> **DATA LISTING**
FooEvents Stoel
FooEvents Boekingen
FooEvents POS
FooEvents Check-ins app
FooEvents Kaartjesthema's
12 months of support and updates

==

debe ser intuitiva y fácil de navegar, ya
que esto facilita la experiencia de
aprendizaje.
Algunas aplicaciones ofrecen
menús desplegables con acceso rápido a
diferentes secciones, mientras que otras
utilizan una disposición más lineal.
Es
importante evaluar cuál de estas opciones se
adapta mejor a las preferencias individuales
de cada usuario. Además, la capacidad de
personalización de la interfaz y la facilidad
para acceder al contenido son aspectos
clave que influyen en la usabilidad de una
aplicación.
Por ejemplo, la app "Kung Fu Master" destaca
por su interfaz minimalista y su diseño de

> **DIRECTIONS FOR THIS TASK**
Begin with the line above that has "que esto facilita la experiencia de" and continue through the line that has "aplicación.", setting each one down exactly. Stop there.

> **SOLVED PROBLEM**
que esto facilita la experiencia de
aprendizaje.
Algunas aplicaciones ofrecen
menús desplegables con acceso rápido a
diferentes secciones, mientras que otras
utilizan una disposición más lineal.
Es
importante evaluar cuál de estas opciones se
adapta mejor a las preferencias individuales
de cada usuario. Además, la capacidad de
personalización de la interfaz y la facilidad
para acceder al contenido son aspectos
clave que influyen en la usabilidad de una
aplicación.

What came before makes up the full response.